[Dataset entries]
###

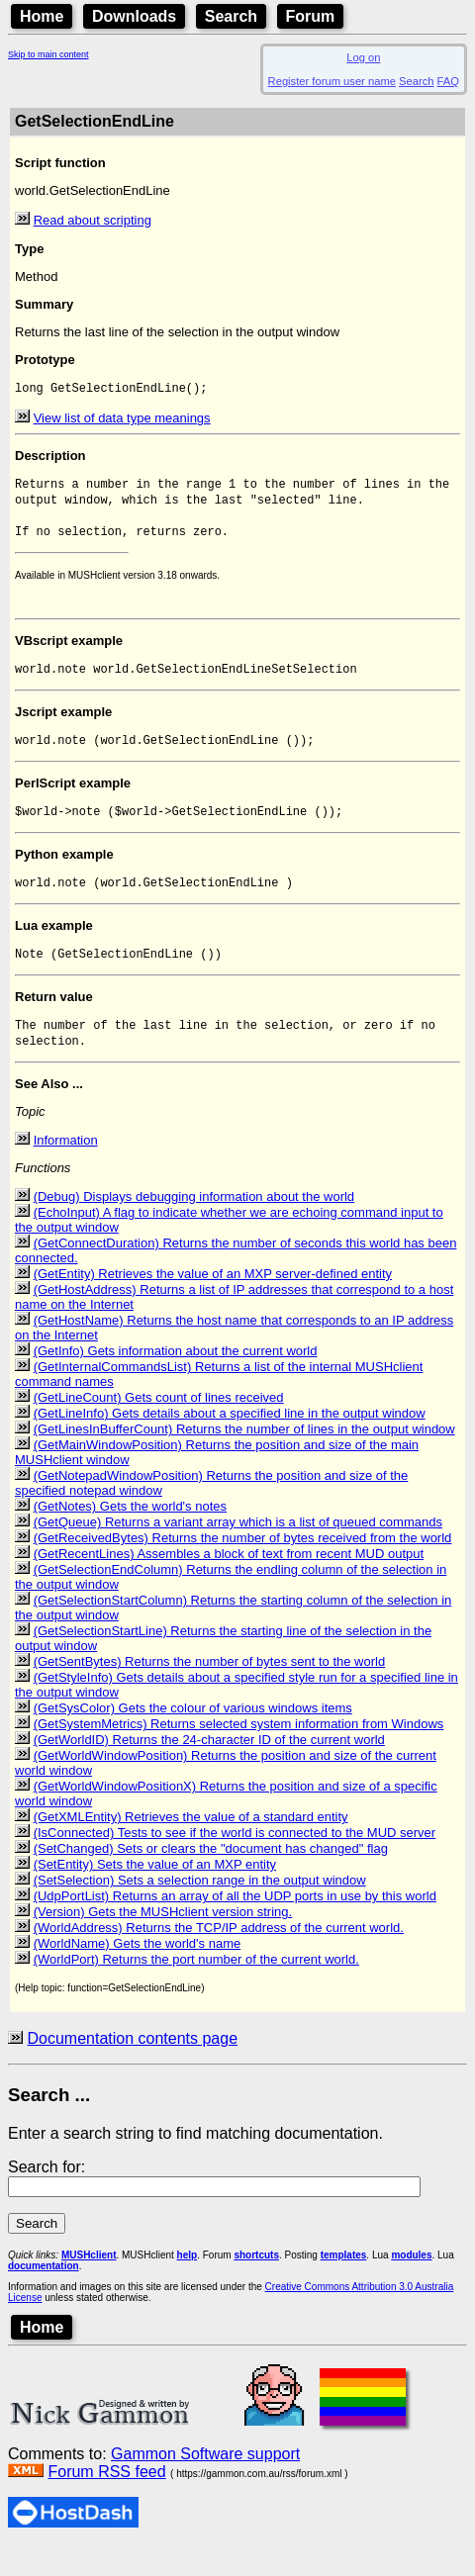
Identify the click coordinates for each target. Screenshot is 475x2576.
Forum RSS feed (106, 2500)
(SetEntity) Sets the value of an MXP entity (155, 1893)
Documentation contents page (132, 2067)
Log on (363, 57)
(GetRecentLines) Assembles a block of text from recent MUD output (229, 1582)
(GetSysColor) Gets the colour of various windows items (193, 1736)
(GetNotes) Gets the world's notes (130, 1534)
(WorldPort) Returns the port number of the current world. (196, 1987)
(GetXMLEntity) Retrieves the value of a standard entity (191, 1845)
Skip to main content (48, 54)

###

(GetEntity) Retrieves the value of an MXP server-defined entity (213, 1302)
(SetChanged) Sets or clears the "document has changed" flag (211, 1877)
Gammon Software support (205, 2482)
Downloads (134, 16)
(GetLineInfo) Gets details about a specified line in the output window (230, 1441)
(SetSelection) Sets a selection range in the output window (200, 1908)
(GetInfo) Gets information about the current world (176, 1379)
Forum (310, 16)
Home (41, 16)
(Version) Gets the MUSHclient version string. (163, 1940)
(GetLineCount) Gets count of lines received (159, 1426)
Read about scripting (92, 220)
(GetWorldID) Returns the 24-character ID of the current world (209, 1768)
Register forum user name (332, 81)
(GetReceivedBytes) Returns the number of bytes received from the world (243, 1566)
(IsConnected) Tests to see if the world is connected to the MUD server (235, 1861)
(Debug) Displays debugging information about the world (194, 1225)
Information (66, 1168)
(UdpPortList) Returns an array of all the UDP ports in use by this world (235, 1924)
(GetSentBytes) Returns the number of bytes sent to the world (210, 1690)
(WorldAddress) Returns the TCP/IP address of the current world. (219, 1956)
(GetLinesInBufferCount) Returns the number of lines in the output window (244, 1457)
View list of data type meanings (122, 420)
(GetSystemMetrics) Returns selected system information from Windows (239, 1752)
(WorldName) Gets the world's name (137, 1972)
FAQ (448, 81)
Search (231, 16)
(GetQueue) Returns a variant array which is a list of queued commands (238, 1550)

###

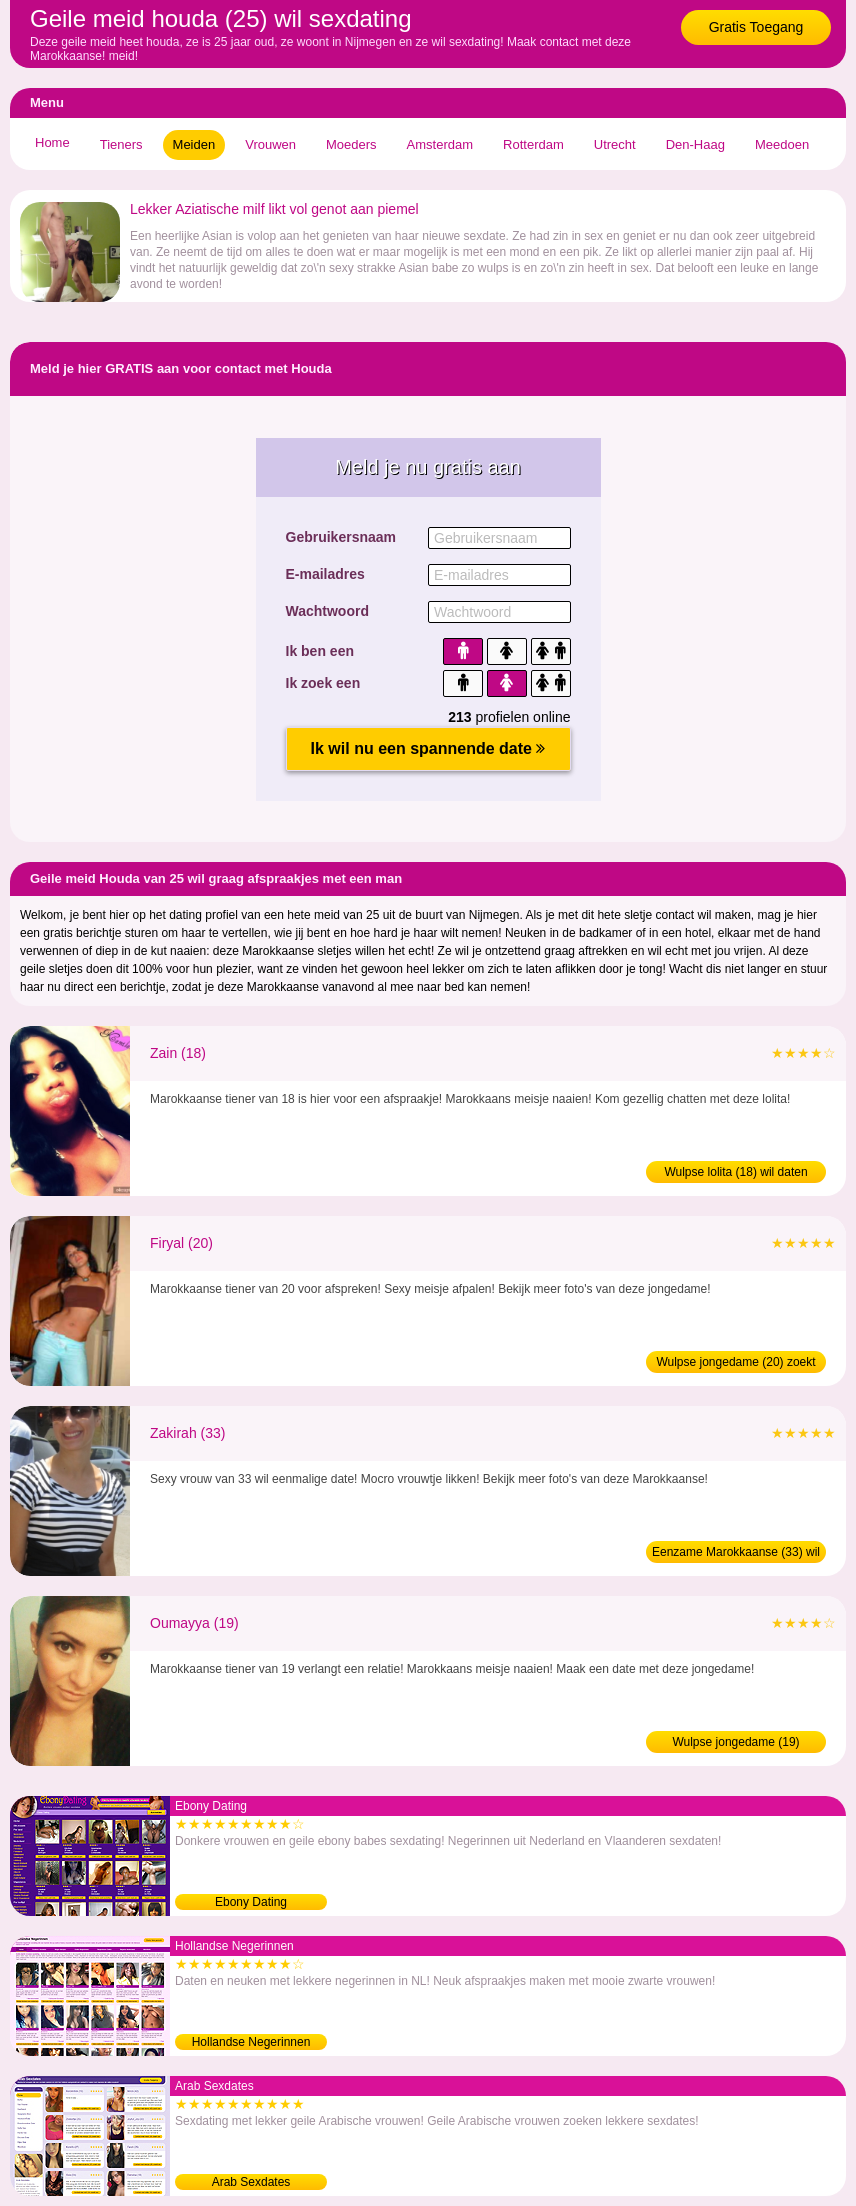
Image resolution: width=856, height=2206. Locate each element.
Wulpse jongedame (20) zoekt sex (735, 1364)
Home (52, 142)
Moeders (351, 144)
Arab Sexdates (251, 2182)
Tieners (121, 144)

###

To do | Show the lines of the records that include the string "entity".

Output below |
(SetEntity) Sets the value of an MXP entity (155, 1893)
(GetXMLEntity) Retrieves the value of a standard entity (191, 1845)
(GetEntity) Retrieves the value of an MXP server-defined entity (213, 1302)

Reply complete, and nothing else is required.